**About this exercise**
Keep only the lines that hold the string "Control", filtering out the rest of the entries below.

__________________________________________________

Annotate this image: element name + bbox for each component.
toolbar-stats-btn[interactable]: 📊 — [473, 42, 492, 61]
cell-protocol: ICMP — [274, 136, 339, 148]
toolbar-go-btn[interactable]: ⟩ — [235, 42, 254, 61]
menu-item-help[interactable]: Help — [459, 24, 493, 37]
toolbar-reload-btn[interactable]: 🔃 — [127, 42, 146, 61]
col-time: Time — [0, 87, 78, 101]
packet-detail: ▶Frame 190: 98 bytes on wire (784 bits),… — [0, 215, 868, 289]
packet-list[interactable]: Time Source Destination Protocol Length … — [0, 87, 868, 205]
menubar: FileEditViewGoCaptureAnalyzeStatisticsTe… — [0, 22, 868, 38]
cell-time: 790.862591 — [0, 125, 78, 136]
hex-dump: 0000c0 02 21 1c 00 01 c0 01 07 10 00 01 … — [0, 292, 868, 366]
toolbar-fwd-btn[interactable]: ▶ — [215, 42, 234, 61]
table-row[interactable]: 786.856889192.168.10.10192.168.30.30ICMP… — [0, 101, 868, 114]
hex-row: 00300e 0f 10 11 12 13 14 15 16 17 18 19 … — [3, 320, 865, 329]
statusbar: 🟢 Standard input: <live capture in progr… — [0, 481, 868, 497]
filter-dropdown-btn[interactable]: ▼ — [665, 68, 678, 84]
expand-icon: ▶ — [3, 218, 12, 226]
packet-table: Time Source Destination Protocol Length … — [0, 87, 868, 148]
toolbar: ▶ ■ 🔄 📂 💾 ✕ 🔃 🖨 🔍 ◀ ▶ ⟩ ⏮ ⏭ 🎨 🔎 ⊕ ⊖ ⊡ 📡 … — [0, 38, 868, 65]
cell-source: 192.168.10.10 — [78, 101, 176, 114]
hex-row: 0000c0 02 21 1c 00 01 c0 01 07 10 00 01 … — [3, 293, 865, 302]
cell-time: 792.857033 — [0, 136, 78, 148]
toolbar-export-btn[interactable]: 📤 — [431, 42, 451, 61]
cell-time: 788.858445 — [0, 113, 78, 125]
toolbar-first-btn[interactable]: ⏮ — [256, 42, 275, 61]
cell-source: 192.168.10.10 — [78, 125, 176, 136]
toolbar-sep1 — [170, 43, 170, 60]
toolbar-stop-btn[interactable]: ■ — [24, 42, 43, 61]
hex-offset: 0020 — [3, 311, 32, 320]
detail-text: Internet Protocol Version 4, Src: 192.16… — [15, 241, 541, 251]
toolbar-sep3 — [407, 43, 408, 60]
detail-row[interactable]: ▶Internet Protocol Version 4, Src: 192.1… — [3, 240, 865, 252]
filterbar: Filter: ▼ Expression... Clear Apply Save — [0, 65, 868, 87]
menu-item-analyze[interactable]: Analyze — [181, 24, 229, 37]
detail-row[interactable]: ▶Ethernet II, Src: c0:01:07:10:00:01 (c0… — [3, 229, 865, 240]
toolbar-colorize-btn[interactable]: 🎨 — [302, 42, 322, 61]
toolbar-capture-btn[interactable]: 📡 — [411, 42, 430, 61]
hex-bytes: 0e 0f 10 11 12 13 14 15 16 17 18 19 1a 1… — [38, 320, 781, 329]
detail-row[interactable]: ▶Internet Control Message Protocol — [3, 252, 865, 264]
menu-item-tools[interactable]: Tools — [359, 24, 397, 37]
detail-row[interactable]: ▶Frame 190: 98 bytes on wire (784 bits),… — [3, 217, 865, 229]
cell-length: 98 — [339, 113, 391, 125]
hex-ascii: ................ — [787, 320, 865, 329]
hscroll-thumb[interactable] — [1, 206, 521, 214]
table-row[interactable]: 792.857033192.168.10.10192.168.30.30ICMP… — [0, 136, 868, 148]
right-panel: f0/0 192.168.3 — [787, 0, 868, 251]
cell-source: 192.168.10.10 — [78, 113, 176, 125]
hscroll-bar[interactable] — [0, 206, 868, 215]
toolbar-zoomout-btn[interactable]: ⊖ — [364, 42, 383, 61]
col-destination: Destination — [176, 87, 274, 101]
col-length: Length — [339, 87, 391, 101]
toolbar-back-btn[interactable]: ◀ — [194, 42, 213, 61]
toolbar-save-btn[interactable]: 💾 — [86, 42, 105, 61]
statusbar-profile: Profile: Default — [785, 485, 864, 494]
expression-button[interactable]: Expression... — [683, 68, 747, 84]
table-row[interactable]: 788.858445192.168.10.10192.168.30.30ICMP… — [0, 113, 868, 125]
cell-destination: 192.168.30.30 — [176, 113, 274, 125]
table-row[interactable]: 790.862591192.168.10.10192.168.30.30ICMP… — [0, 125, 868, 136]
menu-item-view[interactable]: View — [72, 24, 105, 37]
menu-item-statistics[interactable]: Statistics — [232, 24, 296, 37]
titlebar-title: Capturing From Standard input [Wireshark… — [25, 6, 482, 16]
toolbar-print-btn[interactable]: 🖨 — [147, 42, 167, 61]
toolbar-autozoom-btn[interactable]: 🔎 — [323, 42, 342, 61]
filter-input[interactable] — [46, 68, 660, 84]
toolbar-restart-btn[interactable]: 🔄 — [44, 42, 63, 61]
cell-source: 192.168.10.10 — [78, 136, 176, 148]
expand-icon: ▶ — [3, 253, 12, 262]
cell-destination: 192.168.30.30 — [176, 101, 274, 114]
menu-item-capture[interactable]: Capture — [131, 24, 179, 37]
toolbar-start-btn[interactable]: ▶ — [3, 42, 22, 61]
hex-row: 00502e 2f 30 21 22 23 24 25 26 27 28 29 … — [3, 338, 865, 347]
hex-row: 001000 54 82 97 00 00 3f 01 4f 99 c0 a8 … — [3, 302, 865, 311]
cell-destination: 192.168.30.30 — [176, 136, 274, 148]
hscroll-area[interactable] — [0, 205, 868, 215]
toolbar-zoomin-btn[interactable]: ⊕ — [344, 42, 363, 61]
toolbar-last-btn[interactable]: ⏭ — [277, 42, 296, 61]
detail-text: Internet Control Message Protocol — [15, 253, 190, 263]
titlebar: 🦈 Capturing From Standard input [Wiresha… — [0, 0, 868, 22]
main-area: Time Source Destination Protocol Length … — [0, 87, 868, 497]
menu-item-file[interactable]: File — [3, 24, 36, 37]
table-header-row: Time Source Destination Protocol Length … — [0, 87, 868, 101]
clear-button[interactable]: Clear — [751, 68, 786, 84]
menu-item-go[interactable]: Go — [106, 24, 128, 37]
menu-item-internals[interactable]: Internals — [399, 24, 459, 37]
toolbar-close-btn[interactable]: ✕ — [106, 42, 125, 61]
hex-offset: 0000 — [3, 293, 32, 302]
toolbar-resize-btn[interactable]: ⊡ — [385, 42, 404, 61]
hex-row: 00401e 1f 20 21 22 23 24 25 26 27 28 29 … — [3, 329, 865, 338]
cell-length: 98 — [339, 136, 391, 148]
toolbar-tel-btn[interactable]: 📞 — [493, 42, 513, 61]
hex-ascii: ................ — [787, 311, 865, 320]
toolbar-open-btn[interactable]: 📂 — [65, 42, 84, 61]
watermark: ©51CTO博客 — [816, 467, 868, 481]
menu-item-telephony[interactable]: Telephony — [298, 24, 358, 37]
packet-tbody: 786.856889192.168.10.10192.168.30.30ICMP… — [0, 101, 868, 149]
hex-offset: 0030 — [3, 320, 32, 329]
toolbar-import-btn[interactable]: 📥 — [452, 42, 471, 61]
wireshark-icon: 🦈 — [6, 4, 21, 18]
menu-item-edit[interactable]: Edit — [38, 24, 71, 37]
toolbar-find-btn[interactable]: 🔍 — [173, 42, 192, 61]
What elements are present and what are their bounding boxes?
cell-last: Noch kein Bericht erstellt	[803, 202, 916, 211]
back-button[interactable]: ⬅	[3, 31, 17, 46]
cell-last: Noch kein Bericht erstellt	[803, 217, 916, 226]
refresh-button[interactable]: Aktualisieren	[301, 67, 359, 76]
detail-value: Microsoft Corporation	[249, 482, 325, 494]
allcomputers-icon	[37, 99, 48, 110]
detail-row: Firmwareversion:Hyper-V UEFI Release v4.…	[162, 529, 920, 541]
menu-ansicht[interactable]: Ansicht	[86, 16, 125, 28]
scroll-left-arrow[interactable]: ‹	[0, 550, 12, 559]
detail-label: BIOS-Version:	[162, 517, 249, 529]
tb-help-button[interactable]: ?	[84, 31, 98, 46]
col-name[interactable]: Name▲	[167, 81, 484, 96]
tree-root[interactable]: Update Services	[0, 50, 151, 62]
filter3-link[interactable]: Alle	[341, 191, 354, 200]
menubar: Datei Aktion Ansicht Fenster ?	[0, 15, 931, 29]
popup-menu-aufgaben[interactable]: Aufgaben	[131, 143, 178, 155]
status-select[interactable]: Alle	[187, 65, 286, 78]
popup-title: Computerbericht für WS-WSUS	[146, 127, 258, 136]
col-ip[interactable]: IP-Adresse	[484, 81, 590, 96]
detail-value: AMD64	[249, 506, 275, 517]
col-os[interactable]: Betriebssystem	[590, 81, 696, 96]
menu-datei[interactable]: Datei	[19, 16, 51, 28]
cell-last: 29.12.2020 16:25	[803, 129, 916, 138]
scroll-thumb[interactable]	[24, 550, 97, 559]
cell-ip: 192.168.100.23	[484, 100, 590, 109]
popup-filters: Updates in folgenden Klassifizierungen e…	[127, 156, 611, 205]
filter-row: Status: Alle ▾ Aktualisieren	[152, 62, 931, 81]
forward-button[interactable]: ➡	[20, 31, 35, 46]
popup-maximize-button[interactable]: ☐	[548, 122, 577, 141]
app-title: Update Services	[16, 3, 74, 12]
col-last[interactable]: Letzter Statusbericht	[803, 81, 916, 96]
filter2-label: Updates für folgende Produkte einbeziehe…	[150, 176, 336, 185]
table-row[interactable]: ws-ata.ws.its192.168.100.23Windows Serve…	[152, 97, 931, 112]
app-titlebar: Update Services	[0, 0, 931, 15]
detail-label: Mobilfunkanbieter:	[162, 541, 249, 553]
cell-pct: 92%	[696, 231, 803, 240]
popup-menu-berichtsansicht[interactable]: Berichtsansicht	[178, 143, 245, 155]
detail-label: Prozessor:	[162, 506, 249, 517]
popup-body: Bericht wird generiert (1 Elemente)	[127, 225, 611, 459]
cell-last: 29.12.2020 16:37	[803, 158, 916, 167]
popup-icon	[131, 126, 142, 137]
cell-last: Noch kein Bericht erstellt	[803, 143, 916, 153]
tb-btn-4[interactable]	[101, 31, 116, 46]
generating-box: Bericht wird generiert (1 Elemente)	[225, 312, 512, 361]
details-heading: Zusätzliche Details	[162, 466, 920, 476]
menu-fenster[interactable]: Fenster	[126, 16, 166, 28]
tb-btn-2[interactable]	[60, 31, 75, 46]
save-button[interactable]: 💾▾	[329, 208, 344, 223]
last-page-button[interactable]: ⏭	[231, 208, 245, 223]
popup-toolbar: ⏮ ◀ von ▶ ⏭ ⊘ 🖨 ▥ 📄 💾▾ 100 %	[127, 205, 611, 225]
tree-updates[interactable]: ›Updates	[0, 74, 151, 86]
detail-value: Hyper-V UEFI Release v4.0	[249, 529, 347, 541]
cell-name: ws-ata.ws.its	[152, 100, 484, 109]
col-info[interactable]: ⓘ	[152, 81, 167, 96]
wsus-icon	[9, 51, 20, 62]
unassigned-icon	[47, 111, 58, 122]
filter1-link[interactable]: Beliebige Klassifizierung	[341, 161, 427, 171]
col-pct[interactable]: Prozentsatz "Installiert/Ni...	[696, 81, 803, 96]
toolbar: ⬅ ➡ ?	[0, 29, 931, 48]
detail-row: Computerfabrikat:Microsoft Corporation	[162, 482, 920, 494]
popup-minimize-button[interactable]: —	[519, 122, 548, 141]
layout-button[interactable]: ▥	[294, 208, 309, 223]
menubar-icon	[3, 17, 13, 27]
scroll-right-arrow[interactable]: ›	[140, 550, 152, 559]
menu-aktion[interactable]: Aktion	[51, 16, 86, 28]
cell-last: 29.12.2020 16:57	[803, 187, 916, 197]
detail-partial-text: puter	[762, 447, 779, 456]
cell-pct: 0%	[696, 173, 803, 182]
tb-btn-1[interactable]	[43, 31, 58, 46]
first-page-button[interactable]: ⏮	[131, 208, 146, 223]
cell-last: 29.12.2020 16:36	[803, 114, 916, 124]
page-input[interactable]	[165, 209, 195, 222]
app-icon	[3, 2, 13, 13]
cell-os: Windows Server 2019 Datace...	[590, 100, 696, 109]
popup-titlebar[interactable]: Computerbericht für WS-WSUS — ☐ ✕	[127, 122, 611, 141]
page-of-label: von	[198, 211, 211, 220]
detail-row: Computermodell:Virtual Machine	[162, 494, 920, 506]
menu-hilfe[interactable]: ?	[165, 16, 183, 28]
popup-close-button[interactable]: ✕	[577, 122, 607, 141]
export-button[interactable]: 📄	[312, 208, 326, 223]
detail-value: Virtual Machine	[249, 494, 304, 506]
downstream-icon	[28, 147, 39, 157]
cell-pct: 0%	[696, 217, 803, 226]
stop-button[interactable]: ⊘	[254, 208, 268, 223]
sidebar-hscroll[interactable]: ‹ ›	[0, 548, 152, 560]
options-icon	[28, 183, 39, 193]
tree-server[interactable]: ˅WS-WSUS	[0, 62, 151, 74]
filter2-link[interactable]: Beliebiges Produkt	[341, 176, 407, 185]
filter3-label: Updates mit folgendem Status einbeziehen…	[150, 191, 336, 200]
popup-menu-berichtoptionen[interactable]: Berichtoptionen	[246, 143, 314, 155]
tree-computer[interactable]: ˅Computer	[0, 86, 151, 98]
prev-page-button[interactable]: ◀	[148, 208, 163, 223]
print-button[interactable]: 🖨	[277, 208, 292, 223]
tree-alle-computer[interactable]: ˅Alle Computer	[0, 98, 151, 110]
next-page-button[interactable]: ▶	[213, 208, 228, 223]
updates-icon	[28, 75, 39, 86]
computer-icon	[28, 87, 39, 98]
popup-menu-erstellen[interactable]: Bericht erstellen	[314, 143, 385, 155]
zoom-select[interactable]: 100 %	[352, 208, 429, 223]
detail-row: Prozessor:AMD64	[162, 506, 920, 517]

__________________________________________________

**Answer area**
detail-row[interactable]: ▶Internet Control Message Protocol — [3, 252, 865, 264]
detail-text: Internet Control Message Protocol — [15, 253, 190, 263]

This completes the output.